WHAT IS BEING ASKED
Gather up every line from the entries below that uses the word "MANUAL".

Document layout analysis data
-----
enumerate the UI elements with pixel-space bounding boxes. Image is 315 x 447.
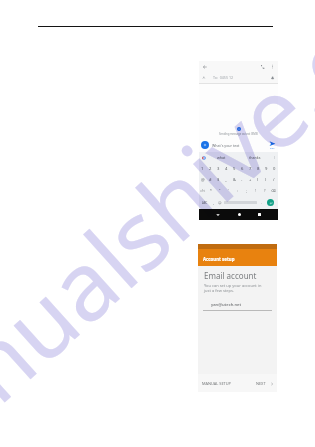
staticText: Account setup	[203, 256, 235, 262]
button[interactable]: 1	[199, 163, 206, 174]
button[interactable]: 7	[246, 163, 254, 174]
button[interactable]: (	[254, 174, 262, 185]
button[interactable]: NEXT	[256, 381, 274, 386]
button[interactable]: )	[262, 174, 270, 185]
button[interactable]: Call	[260, 64, 265, 69]
button[interactable]: '	[224, 185, 233, 196]
button[interactable]: Space	[224, 201, 257, 204]
button[interactable]: Back	[202, 61, 275, 72]
button[interactable]: 2	[206, 163, 214, 174]
staticText: =\<	[200, 188, 206, 193]
staticText: Sending message as text (SMS)	[219, 132, 259, 136]
button[interactable]: :	[233, 185, 242, 196]
staticText: #	[209, 177, 212, 182]
button[interactable]: ?	[260, 185, 269, 196]
button[interactable]: Account setup	[198, 249, 277, 266]
staticText: what	[217, 155, 226, 160]
staticText: 2	[209, 166, 212, 172]
button[interactable]: Recents	[258, 213, 261, 216]
button[interactable]: Back	[216, 213, 220, 217]
button[interactable]: Back	[202, 64, 208, 70]
button[interactable]: /	[270, 174, 278, 185]
button[interactable]: More options	[270, 64, 275, 69]
staticText: ⌫	[271, 189, 276, 193]
button[interactable]: #	[206, 174, 214, 185]
button[interactable]: =\<	[199, 185, 207, 196]
staticText: ☺	[218, 201, 222, 205]
staticText: To: 0455 12	[213, 75, 234, 80]
staticText: What's your text	[212, 143, 240, 148]
staticText: NEXT	[256, 381, 266, 386]
button[interactable]: +	[246, 174, 254, 185]
staticText: MANUAL SETUP	[202, 381, 231, 386]
other: Contact	[202, 76, 206, 80]
button[interactable]: 8	[254, 163, 262, 174]
button[interactable]: &	[230, 174, 238, 185]
staticText: You can set up your account in just a fe…	[204, 283, 262, 293]
staticText: _	[225, 177, 227, 182]
staticText: 1	[201, 166, 204, 172]
button[interactable]: 6	[238, 163, 246, 174]
staticText: $	[217, 177, 220, 182]
staticText: 8	[257, 166, 260, 172]
staticText: !	[255, 188, 256, 193]
staticText: 9	[265, 166, 268, 172]
staticText: 0	[273, 166, 276, 172]
staticText: .	[261, 200, 262, 205]
staticText: ABC	[202, 201, 208, 205]
staticText: *	[210, 188, 212, 193]
button[interactable]: MANUAL SETUP	[202, 381, 231, 386]
staticText: /	[273, 177, 275, 182]
staticText: 6	[241, 166, 244, 172]
button[interactable]: 0	[270, 163, 278, 174]
staticText: ,	[213, 200, 214, 205]
staticText: )	[265, 177, 267, 182]
staticText: -	[241, 177, 243, 182]
staticText: Email account	[204, 270, 257, 281]
other: Send	[269, 140, 276, 150]
button[interactable]: _	[222, 174, 230, 185]
button[interactable]: 5	[230, 163, 238, 174]
button[interactable]: Contact	[202, 72, 275, 83]
staticText: "	[219, 188, 221, 193]
other: Add attachment	[201, 141, 209, 149]
staticText: :	[237, 188, 238, 193]
button[interactable]: 4	[222, 163, 230, 174]
button[interactable]: ⌫	[269, 185, 278, 196]
button[interactable]: Enter	[267, 199, 274, 206]
button[interactable]: @	[199, 174, 206, 185]
staticText: ;	[246, 188, 247, 193]
button[interactable]: 9	[262, 163, 270, 174]
staticText: 7	[249, 166, 252, 172]
staticText: 5	[233, 166, 236, 172]
staticText: +	[249, 177, 252, 182]
button[interactable]: -	[238, 174, 246, 185]
button[interactable]: $	[214, 174, 222, 185]
staticText: thanks	[249, 155, 261, 160]
staticText: ?	[264, 188, 266, 193]
staticText: SMS	[270, 147, 275, 150]
button[interactable]: !	[251, 185, 260, 196]
staticText: yan@utech.net	[211, 302, 242, 308]
button[interactable]: "	[215, 185, 224, 196]
staticText: &	[233, 177, 236, 182]
button[interactable]: Home	[238, 213, 241, 216]
staticText: 3	[217, 166, 220, 172]
button[interactable]: 3	[214, 163, 222, 174]
staticText: (	[257, 177, 259, 182]
staticText: '	[228, 188, 229, 193]
button[interactable]: ;	[242, 185, 251, 196]
other: Add contact	[271, 76, 275, 80]
button[interactable]: *	[207, 185, 215, 196]
button[interactable]: Add attachment	[201, 138, 276, 152]
staticText: @	[201, 177, 205, 182]
staticText: 4	[225, 166, 228, 172]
-----
TASK RESULT
staticText: MANUAL SETUP	[202, 381, 231, 386]
button[interactable]: MANUAL SETUP	[202, 381, 231, 386]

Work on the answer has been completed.